Putting it in perspective
Two years have gone by since Daniel entered the ABA program and many things have changed. He can dress himself, he’s completely toilet-trained and he’s getting better at sitting at the table with the rest of the family. Academically, Daniel is much further ahead than his peers in reading, spelling and arithmetic skills. His general language skills are still lagging; he has approximately one hundred expressive words that he uses, but most of them tend to occur in the form of requests. His language level is that of a two-year-old, but he does progress in that area daily and is learning new words all the time. The Ryans firmly believe that if it weren’t for the program Daniel would still be a child without language.

While Daniel has come considerably far in such a short time, there are others who might feel he hasn’t come far enough. The Ryans are hoping to place Daniel in a normal classroom for grade one this fall. A couple of months ago, Laurel was told by the director of the day-care Daniel attends that Daniel didn’t have enough control over emotions yet to integrate well into a structured classroom. This was very upsetting news for the Ryans. Having Daniel in grade one was one of the big goals they had been working toward for the past two years. It is a place, they feel, where Daniel can be more independent and mature.

“With Daniel, it is always behaviour,” says Laurel. “It’s not that he can’t learn skills or do the academic and cognitive tasks set before him, it’s whether or not he chooses to do them. Unfortunately, I think what initiated the director’s hesitancy was that Daniel was absent from the daycare for awhile and when he came back his routine was broken and we had to start all over again with Daniel’s tantrums that include kicking, screaming, biting, and pinching.

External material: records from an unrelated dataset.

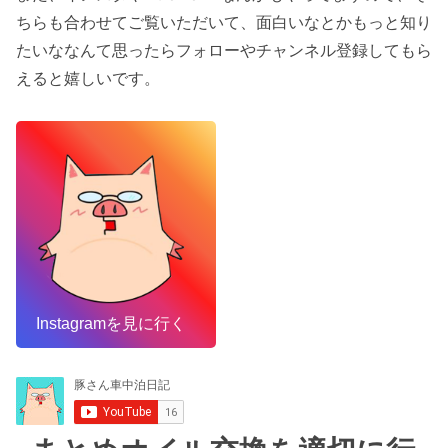
ちらも合わせてご覧いただいて、面白いなとかもっと知り
たいななんて思ったらフォローやチャンネル登録してもら
えると嬉しいです。
Instagramを見に行く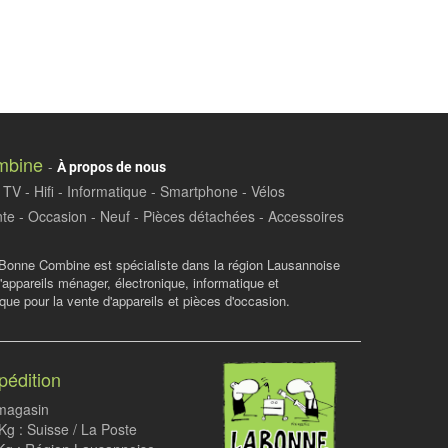
mbine
-
À propos de nous
TV - Hifi - Informatique - Smartphone - Vélos
te - Occasion - Neuf - Pièces détachées - Accessoires
Bonne Combine est spécialiste dans la région Lausannoise
d'appareils ménager, électronique, informatique et
ue pour la vente d'appareils et pièces d'occasion.
pédition
 magasin
g : Suisse / La Poste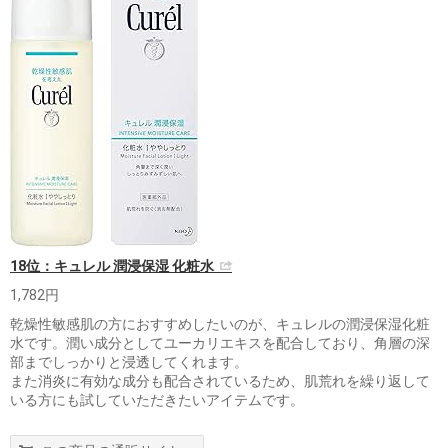
18位：キュレル 潤浸保湿 化粧水
1,782円
乾燥性敏感肌の方におすすめしたいのが、キュレルの潤浸保湿化粧
水です。潤い成分としてユーカリエキスを配合しており、角層の深
部までしっかりと浸透してくれます。
また消炎に有効な成分も配合されているため、肌荒れを繰り返して
いる方にも試していただきたいアイテムです。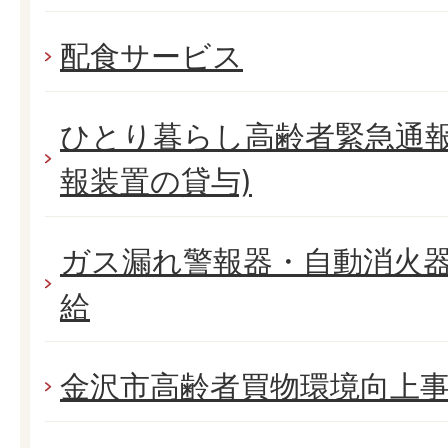
配食サービス
ひとり暮らし高齢者緊急通報
報装置の貸与)
ガス漏れ警報器・自動消火
給
金沢市高齢者買物環境向上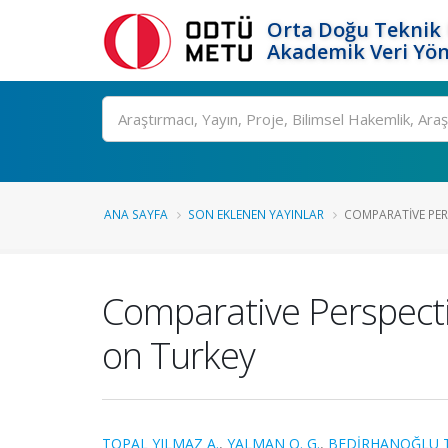
Orta Doğu Teknik 
Akademik Veri Yön
Ara
ANA SAYFA
SON EKLENEN YAYINLAR
COMPARATIVE PERS
Comparative Perspecti
on Turkey
TOPAL YILMAZ A.
,
YALMAN O. G.
,
BEDİRHANOĞLU T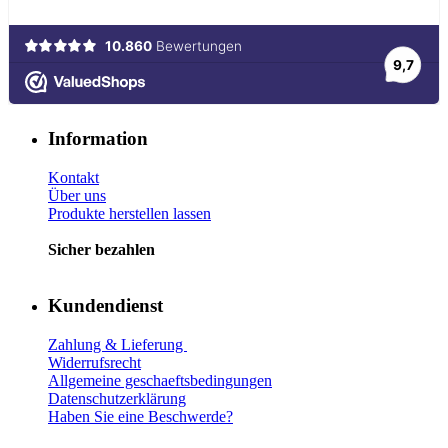
Information
Kontakt
Über uns
Produkte herstellen lassen
Sicher bezahlen
Kundendienst
Zahlung & Lieferung
Widerrufsrecht
Allgemeine geschaeftsbedingungen
Datenschutzerklärung
Haben Sie eine Beschwerde?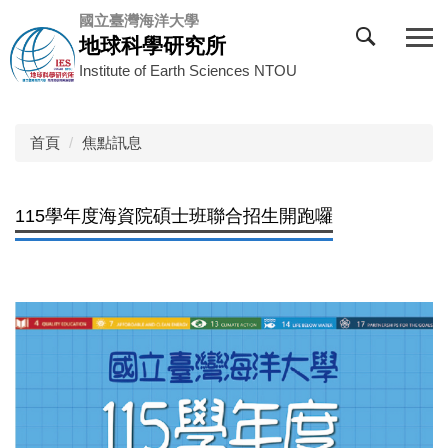
跳
國立臺灣海洋大學
到
地球科學研究所
主
Institute of Earth Sciences NTOU
要
內
容
首頁
焦點訊息
區
115學年度海資院碩士班聯合招生開跑囉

This particular day-care director is very understanding so there isn’t a question of being uncooperative with us. There are three other autistic children at the day-care who are in similar programs to Daniel’s. They can talk, they can sit and play, and they don’t attack people.”

“It’s so heartbreaking,” adds Alan. “I went swimming with him the other night. We had a really good time at the pool and then stopped at the park and played there for awhile. It was almost ten o’clock and I told him that we had to go home and he threw himself down on the ground and had a major temper tantrum. He was kicking and screaming and I had a hard time getting close enough to him to put on his shoes. He had a bit of a break in his fit so I picked him up and sat him on the bench and bent down to put his shoes on and at that point he bit me really hard on the arm. So I picked him up and carried him home and all the while he’s biting me on the head. And all the while I’m thinking, ‘Oh, Daniel, we’ve had such a good time tonight and I’ve been so convinced that you’re doing better and that it’s easier to go out in public with you and I don’t have to worry so much about you attacking another child, and then you go and do this.’ ”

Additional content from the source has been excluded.